LRG Model Simulation Code Documentation

Note that this is an initial draft of both the final version of the code and documentation. Any contents herein are subject to change.

Table of contents

  1. Introduction
  2. Installation
    1. Requirements
    2. Walkthrough
  3. Usage
    1. Initialization
    2. Data Storage and Access
    3. Data I/O
    4. Model Simulation
  4. Technical Implementation Details

Introduction

This package contains a combination of python, C++, CUDA, and julia code to run the trade model simulation of the Long-run-growth project. The code is organized in such a way that the most performance sensitive and technical aspects of the codebase are handled in sufficient rigor by the lower level code while still allowing easy access to the overall model from a high-level, Python, object-based interface.
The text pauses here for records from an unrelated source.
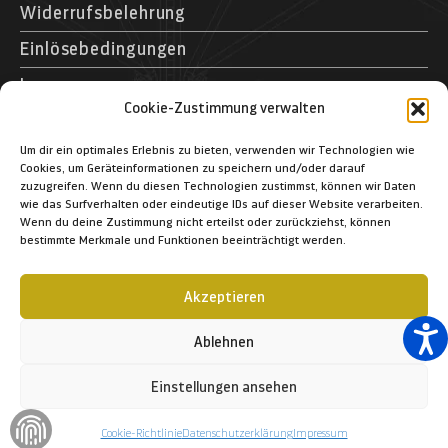
Widerrufsbelehrung
Einlösebedingungen
Impressum
Cookie-Zustimmung verwalten
Kontakt
Museumspark Rostock GmbH
Um dir ein optimales Erlebnis zu bieten, verwenden wir Technologien wie
Cookies, um Geräteinformationen zu speichern und/oder darauf
Schifffahrtsmuseum Rostock
zuzugreifen. Wenn du diesen Technologien zustimmst, können wir Daten
Schmarl-Dorf 40
wie das Surfverhalten oder eindeutige IDs auf dieser Website verarbeiten.
Wenn du deine Zustimmung nicht erteilst oder zurückziehst, können
D – 18106 Rostock
bestimmte Merkmale und Funktionen beeinträchtigt werden.
+49 (03 81) 12 83 1-364
+49 (03 81) 12 83 1-366
Akzeptieren
info@schifffahrtsmuseum-rostock.de
Ablehnen
Einstellungen ansehen
© 2023 Museumspark Rostock GmbH
Cookie-Richtlinie
Datenschutzerklärung
Impressum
This is done to combine the benefits of multiple languages and coding paradigms such that the code can be as performant as possible while still being accessible--at least at a high level--by somebody with minimal experience in low level and/or mathematical programming.

This documentation will cover, on one end, the high level interface to access the model and data through python, while also detailing the necessary steps to compile and run the entire codebase, and, finally, the more technical implementation details to allow for modification of any layer of the modular codebase.

Installation

Requirements

  • git
  • Python 3.11 or greater
  • A python virtual environment manager
    • i.e. pyenv w/ pyenv-virtualenv or conda
  • gcc compiler
  • GNU Make
  • For full GPU accelerated features:
    • A CUDA compatible GPU
    • A CUDA installation including:
      • cublas v2
      • cudart
    • nvcc compiler

Note that this installation procedure should be identical across most Unix systems (Linux/MacOS) however in order to properly install and run the package on Windows several changes would need to be made, in particular to the compilation and loading of the C++ shared libraries.

Walkthrough

  1. Clone the repo into the desired location
  2. Install the required python packages (ideally within a virtual environment):
  • numpy
  • juliacall
  1. From the project root directory run make all in the terminal to compile the C++/CUDA source code into shared libraries (.so files) in the lib folder
  2. If not already present make a folder called data in project root directory, this is where input and output data will be placed for the model
  3. To call the model from the associated python module either create a python script in the src directory and run it from the project root directory with python src/<script_name.py> or load model interface from a REPL or interactive shell started from the project root directory (in which case the core module should be imported with from src.sim.core import *)

Usage

Initialization

Within a script, the core model implementation can be imported with

from sim.core import *

Then, it is necessary to create a Model object with

<model_name> = Model(<model_size>)

Where model_size is either an integer variable or literal representing the number of active nodes within the model.

Data Storage and Access

Upon creation, the Model object will allocate the necessary memory to hold its data through the C++ API, these data arrays are exposed to the end Python user through the use of numpy arrays that are members of the respective Model object and can be accessed both for reference and assignment through

<model_name>.<array_name>

The currently accessible arrays are:

  1. A -- the vector of cell knowledge endowments
  2. L -- the vector of cell labor (population) endowments
  3. B -- the vector of cell inherent fertility values
  4. Y -- the vector of cell total incomes
  5. P -- the vector of cell ...
  6. Pi -- the vector of cell ...
  7. t -- the matrix (dim 2 array) of direct inter-cell travel costs
  8. tau -- the matrix (dim 2 array) of globally aggregated inter-cell travel costs
  9. X -- the matrix (dim 2 array) of ...
  10. Xi -- the matrix (dim 2 array) of ...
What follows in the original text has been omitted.